Unfälle auf der Betriebsfeier
Wann liegt ein Arbeitsunfall vor?

Auf Betriebsfeiern geht es oft „rund“ – da werden Unternehmungen in der Natur oder im Freizeitparkt organisiert, es wird gekegelt oder „gebosselt“, und nicht selten wird dem Alkohol mehr zugesprochen, als es empfehlenswert wäre. So mancher gefährdet so das Verhältnis zu einem Vorgesetzten oder seinen Ruf im Betrieb. Schlimme Folgen hat der vergnügliche Abend jedoch auch, wenn es zu körperlichen Verletzungen kommt. In vielen Fällen sind die Unfallkosten nicht durch die gesetzliche Unfallversicherung abgedeckt. Zwar zahlt diese grundsätzlich Behandlungskosten für Unfälle auf betrieblichen Veranstaltungen und auf dem direkten Hin- und Rückweg. Fraglich ist jedoch oft, wann es sich im Einzelfall noch um eine „betriebliche Veranstaltung“ handelt – und wann nicht. Die D.A.S. Rechtsschutzversicherung stellt drei Urteile zum Thema „Unfall auf der Betriebsfeier“ vor.

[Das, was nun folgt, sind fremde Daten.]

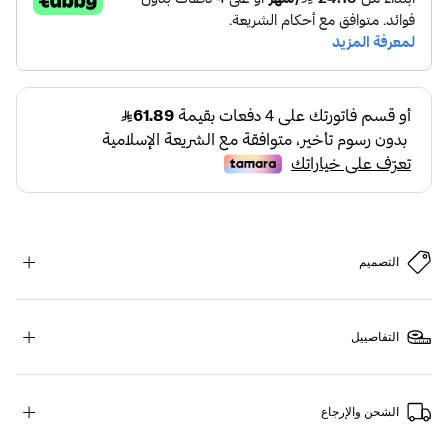
التصميم
التفاصييل
الشحن والإرجاع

Eine Gruppe von Verwaltungsangestellten hatte sich zur Weihnachtsfeier in einem Restaurant getroffen, das dem Bürgerhaus der Gemeinde angeschlossen war. Nach einer feuchtfröhlichen Feier waren um 1 Uhr 20 nachts von 25 Teilnehmern nur noch der Amtsleiter, ein Mitarbeiter und das Pächterehepaar des Restaurants anwesend. Gegen 3 Uhr 15 wollte der Angestellte die Toilette aufsuchen, stolperte auf der dorthin führenden Kellertreppe und erlitt ein schweres Schädel-Hirn-Trauma. Die gesetzliche Unfallversicherung ging davon aus, dass die Feier gegen 1 Uhr 20 zu Ende gewesen sei, als die meisten Mitarbeiter die Gaststätte verlassen hätten. Der verletzte Mitarbeiter war der Ansicht, dass die Feier solange als offizielle Veranstaltung zu werten sei, wie sich der Amtsleiter im Restaurant aufgehalten habe. Das Hessische Landessozialgericht kam zu dem Ergebnis, dass das Zusammensitzen von vier Personen, von denen zwei nicht zur Abteilung gehörten, nicht als dienstliche Veranstaltung angesehen werden könne – zumal über private Dinge wie Hobbies gesprochen worden sei. Die Anwesenheit des Vorgesetzten ändere nichts daran, dass die Feier mit dem Abgang der Mehrzahl der Kollegen beendet gewesen wäre. Einen gesetzlichen Unfallversicherungsschutz könne es damit für den Kläger nicht geben.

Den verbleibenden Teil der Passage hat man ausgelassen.